• **Your instructions**
Exact copies of all the records are to be printed.

Segment Start: Extracted data

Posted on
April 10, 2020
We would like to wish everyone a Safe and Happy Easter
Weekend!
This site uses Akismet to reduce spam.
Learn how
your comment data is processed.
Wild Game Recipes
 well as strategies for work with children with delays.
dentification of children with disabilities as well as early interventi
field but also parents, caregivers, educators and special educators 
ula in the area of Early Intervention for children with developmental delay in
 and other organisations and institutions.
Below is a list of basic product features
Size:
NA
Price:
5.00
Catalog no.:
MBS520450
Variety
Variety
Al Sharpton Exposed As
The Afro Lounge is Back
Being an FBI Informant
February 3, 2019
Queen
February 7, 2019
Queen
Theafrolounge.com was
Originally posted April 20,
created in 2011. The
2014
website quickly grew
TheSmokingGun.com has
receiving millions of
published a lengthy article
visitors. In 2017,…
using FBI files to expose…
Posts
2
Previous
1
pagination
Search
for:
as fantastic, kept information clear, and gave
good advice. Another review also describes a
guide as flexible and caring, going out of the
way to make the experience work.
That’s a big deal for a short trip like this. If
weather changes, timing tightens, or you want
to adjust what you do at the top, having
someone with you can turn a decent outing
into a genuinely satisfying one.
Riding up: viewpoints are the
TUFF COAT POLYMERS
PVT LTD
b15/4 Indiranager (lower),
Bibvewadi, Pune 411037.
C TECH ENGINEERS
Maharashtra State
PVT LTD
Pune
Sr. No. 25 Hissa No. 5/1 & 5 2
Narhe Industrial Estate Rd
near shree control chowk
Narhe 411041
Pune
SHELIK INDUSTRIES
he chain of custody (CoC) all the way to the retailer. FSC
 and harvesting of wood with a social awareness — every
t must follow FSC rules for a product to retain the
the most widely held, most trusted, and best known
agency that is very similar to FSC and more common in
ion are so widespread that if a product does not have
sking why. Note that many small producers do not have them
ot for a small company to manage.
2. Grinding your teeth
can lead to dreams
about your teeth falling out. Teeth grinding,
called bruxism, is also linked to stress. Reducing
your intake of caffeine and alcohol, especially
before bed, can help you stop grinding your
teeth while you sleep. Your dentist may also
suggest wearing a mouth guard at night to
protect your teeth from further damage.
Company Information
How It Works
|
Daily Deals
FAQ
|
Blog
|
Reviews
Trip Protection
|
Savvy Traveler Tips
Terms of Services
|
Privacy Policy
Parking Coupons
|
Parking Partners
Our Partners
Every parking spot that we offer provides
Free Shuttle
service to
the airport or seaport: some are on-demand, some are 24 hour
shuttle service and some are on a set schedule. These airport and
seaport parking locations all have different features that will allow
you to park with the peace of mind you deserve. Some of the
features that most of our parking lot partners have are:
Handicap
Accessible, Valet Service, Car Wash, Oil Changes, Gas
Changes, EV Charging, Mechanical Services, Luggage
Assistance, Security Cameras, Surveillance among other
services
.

Segment End: Extracted data

• **Reply to the task**
Posted on
April 10, 2020
We would like to wish everyone a Safe and Happy Easter
Weekend!
This site uses Akismet to reduce spam.
Learn how
your comment data is processed.
Wild Game Recipes
 well as strategies for work with children with delays.
dentification of children with disabilities as well as early interventi
field but also parents, caregivers, educators and special educators 
ula in the area of Early Intervention for children with developmental delay in
 and other organisations and institutions.
Below is a list of basic product features
Size:
NA
Price:
5.00
Catalog no.:
MBS520450
Variety
Variety
Al Sharpton Exposed As
The Afro Lounge is Back
Being an FBI Informant
February 3, 2019
Queen
February 7, 2019
Queen
Theafrolounge.com was
Originally posted April 20,
created in 2011. The
2014
website quickly grew
TheSmokingGun.com has
receiving millions of
published a lengthy article
visitors. In 2017,…
using FBI files to expose…
Posts
2
Previous
1
pagination
Search
for:
as fantastic, kept information clear, and gave
good advice. Another review also describes a
guide as flexible and caring, going out of the
way to make the experience work.
That’s a big deal for a short trip like this. If
weather changes, timing tightens, or you want
to adjust what you do at the top, having
someone with you can turn a decent outing
into a genuinely satisfying one.
Riding up: viewpoints are the
TUFF COAT POLYMERS
PVT LTD
b15/4 Indiranager (lower),
Bibvewadi, Pune 411037.
C TECH ENGINEERS
Maharashtra State
PVT LTD
Pune
Sr. No. 25 Hissa No. 5/1 & 5 2
Narhe Industrial Estate Rd
near shree control chowk
Narhe 411041
Pune
SHELIK INDUSTRIES
he chain of custody (CoC) all the way to the retailer. FSC
 and harvesting of wood with a social awareness — every
t must follow FSC rules for a product to retain the
the most widely held, most trusted, and best known
agency that is very similar to FSC and more common in
ion are so widespread that if a product does not have
sking why. Note that many small producers do not have them
ot for a small company to manage.
2. Grinding your teeth
can lead to dreams
about your teeth falling out. Teeth grinding,
called bruxism, is also linked to stress. Reducing
your intake of caffeine and alcohol, especially
before bed, can help you stop grinding your
teeth while you sleep. Your dentist may also
suggest wearing a mouth guard at night to
protect your teeth from further damage.
Company Information
How It Works
|
Daily Deals
FAQ
|
Blog
|
Reviews
Trip Protection
|
Savvy Traveler Tips
Terms of Services
|
Privacy Policy
Parking Coupons
|
Parking Partners
Our Partners
Every parking spot that we offer provides
Free Shuttle
service to
the airport or seaport: some are on-demand, some are 24 hour
shuttle service and some are on a set schedule. These airport and
seaport parking locations all have different features that will allow
you to park with the peace of mind you deserve. Some of the
features that most of our parking lot partners have are:
Handicap
Accessible, Valet Service, Car Wash, Oil Changes, Gas
Changes, EV Charging, Mechanical Services, Luggage
Assistance, Security Cameras, Surveillance among other
services
.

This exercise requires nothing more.